RE: NFSoRDMA developers bi-weekly meeting minutes (11/20)

2014-11-24 Thread Yan Burman


 -Original Message-
 From: Shirley Ma [mailto:shirley...@oracle.com]
 Sent: Friday, November 21, 2014 00:00
 To: Cheng, Wendy; Charles EDWARD Lever; anna.schuma...@netapp.com;
 devesh.sha...@emulex.com; dledf...@redhat.com;
 dominique.marti...@cea.fr; jeffrey.c.bec...@nasa.gov; rsdance@soft-
 forge.com; s...@lanl.gov; spra...@redhat.com; ste...@redhat.com;
 sw...@opengridcomputing.com; Yan Burman; linux-rdma; Linux NFS Mailing
 List
 Subject: Re: NFSoRDMA developers bi-weekly meeting minutes (11/20)
 
 
 On 11/20/2014 12:15 PM, Cheng, Wendy wrote:
  -Original Message-
  From: Shirley Ma [mailto:shirley...@oracle.com]
  Sent: Thursday, November 20, 2014 10:24 AM
 
  
  iser 8K could reach 4.5GB/s in 56Gb/s link speed, 1.5 million IOPS.
  32K could reach 1.8 million IOPS
 
 
  How did the ISER data get measured ? Was the measure done on ISER layer,
 block layer, or filesystem layer ?
 
 Here is the link on iser how to set up and measure performance:
 http://community.mellanox.com/docs/DOC-1483

Actual numbers are (there seems to be some misunderstanding in the meeting 
minutes):
For single LUN/session in iSER on ConnectX-3 FDR link with 8 core 2.6GHz Xeon 
are:
8K block size reaches 2.5GB/s
Somewhere between 16K and 32K block size iSER reaches 5.5GB/s which is almost 
line rate
256K block size gives 5.7GB/s

With 16 sessions, it is possible to reach 1.7M IOPS with 1K block size and 
about 600K IOPS with 8K block size.

Note these numbers are for SCST iSER implementation and there are some more 
tunings and enhancements
that can be applied to further improve performance.

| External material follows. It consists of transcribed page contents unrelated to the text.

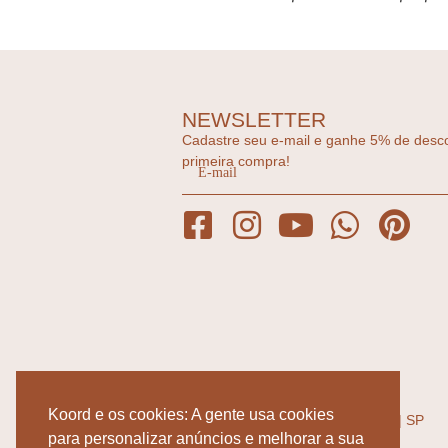
NEWSLETTER
Cadastre seu e-mail e ganhe 5% de desc
primeira compra!
ENDEREÇOS
RUA: JOSÉ MARIA LISBOA 1002,
Koord e os cookies: A gente usa cookies
JARDIM PAULISTA - SÃO PAULO | SP
SEG-SEXTA 10:00 - 19:00
para personalizar anúncios e melhorar a sua
SÁBADO 10:00 - 15:00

Another issue that came up is the benefit of RDMA vs send.
In order to check that you can use ib_send_lat vs ib_write_lat and see the 
latencies of different block sizes.
From past experience RDMA starts to get more efficient somewhere around 8K.

Yan

--
To unsubscribe from this list: send the line unsubscribe linux-rdma in
the body of a message to majord...@vger.kernel.org
More majordomo info at  http://vger.kernel.org/majordomo-info.html


Re: NFSoRDMA developers bi-weekly meeting minutes (11/20)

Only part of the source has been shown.